Helaan putus asa terdengar di telinga gadis itu, sudah 5 tahun lamanya kisah itu masih teringat. Kisah cintanya dengan lelaki impiannya, setelah 5 tahun lamanya ia belum pernah bertemu lagi dengan Dimas seakan-akan dia telah hilang di telan bumi. Kini dia menertawakan dirinya sendiri, dia sadar dirinya yang dulu bukan lah dirinya yang sekarang. Dia bukanlah gadis lemah, kini banyak orang yang sudah mengenal dia.

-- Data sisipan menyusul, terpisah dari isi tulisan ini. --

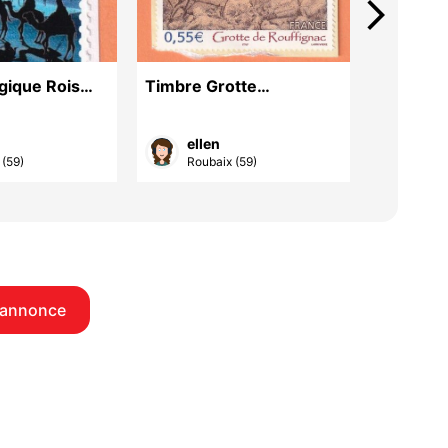
arrow_forward_ios
gique Rois
Timbre Grotte
Timbre 
Rouffignac
ellen
elle
 (59)
Roubaix (59)
Roub
 annonce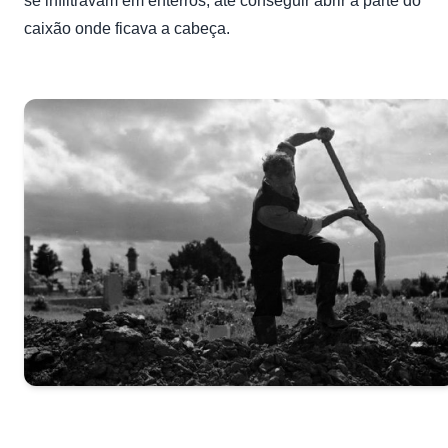
se infiltravam em enterros, até conseguir abrir a parte do
caixão onde ficava a cabeça.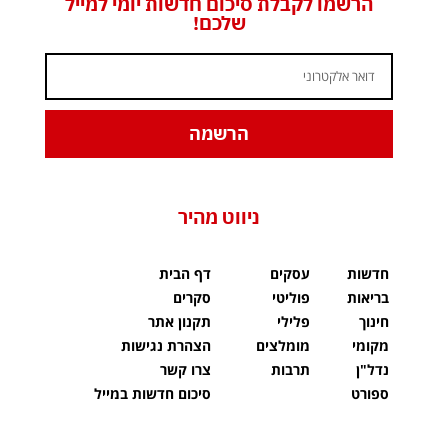
הרשמו לקבלת סיכום חדשות יומי למייל
שלכם!
הרשמה
ניווט מהיר
חדשות
עסקים
דף הבית
בריאות
פוליטי
סקרים
חינוך
פלילי
תקנון אתר
מקומי
מומלצים
הצהרת נגישות
נדל"ן
תרבות
צרו קשר
ספורט
סיכום חדשות במייל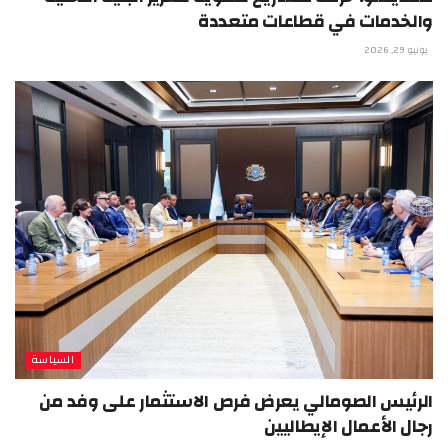
والخدمات في قطاعات متعددة
يونيو 29, 2026
السياسة
الرئيس الصومالي يعرض فرص الاستثمار على وفد من
رجال الأعمال الإيطاليين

Setelah kejadian itu, dia belajar bahwasannya jika dia ingin di pandang oleh orang lain maka dia harus mempunyai sesuatu yang harus di banggakan. Kini dia sudah menjadi penulis terkenal seperti yang ia inginkan, dan mempunyai 5 cabang cafe yang tersebar di daerah jakarta dan solo. Tapi, masih ada yang kosong dalam hidupnya. Reina belum menemukan cinta lagi, mungkin dia sudah mempunyai apa yang ia inginkan, hanya saja dia belum menemukan cinta yang sesungguhnya.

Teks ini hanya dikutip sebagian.